July 13, 2007

Circuit Preachers

My grandparents homesteaded in southeastern Colorado. Church was held the one-room community school house where folding chairs were transformed into pews on Sundays. There was no running water, but we did have ‘his’ and ‘hers’ outhouses. The school had a piano, but we didn’t have a pianist. I don’t ever recall having communion and if someone wanted to be baptized they’d go to a church in town that had a baptistery. Occasionally a circuit preacher would visit and if we were really lucky his wife knew how to play the piano. I’d like to see a church experiment with using circuit preachers. Many organizations pay speakers for a one time presentation, why wouldn’t the same work for preachers?
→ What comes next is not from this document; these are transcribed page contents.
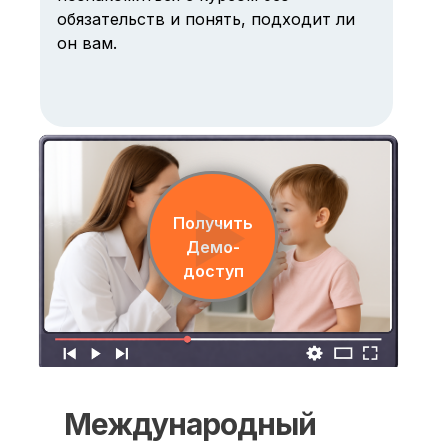
обязательств и понять, подходит ли
он вам.
Получить
Демо-
доступ
Международный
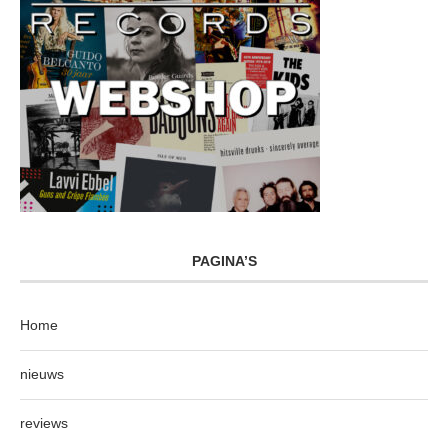
PAGINA’S
Home
nieuws
reviews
Filling the pulpit with a different preacher/teacher each week would challenge the speaker to do his best and also challenge the audience to develop a discerning ear.

1 comment:

Anonymous said...

Gail;
-----Just from a simple observational perspective, although I gather the Biblical drift to be towards a preacher serving a certain congregation (Timothy served at Ephesus 15 years to his death, Titus was placed on the Island of Crete to serve there), I think the churches of our day would be well served by an extended period of itinerant preachers. More than any other position in the church, preachers get the idea that the church is about their ideas. They then turn into little Kings of Id, intellectually throwing their minuscule weight around, intimidating those with ideas other than their own. Thinking that God ordained them to start and maintain programs, they shape a church by their own characters and ideas rather than simply presenting the Word of God and allowing the Holy Spirit to shape the church by His character. They take advantage of Biblically uneducated folks’ admiration and honor for them to set up a reign of overbearing ideology, turning and swaying the minds of these innocents into agreement with their own way of thinking rather than into agreement with each other. By subtle little acts of intimidation in their dark little dens they defeat anyone who may hold an idea different than their own. Then they go publicly stand in front of their slurping, mind controlled masses and pontificate about the unity of the congregation. Unity with their own idea, that is. Because they defeated the other ideas quietly, out of sight.
-----They truly are people conquerors - little Kings of Id. If this is not true, why then has the Holy Spirit led Christ’s own into doctrinal fights, sectarian divisions, and brutal wars. Today we call ourselves followers of one Lord, Southern Baptists, Lutherans, Episcopalians, Nazarenes, American Baptists, Pentecostals, Campbellites, Seventh Day Adventists, Conservative Baptists, Methodists, Catholics, Jehovah’s Witnesses, Independent Baptists, Mennonites, Amish, Armenians, Greek Orthodox, Free Evangelicals, Presbyterians. This is unity? This is not division? Who ideologically supports this mess? The Holy Spirit? Or those who have the influential position in front of the various congregations of the mess? I doubt it is the Holy Spirit.
-----I may be wrong, but I think the tendency of the preacher to own the congregation would be much reduced by a good, couple-decade spell of itinerant preachers. About the time those itinerants would have discovered a way to re-employ their people-conquering, Nicolaitan grips upon the minds of the saints, we could switch back to the local preacher.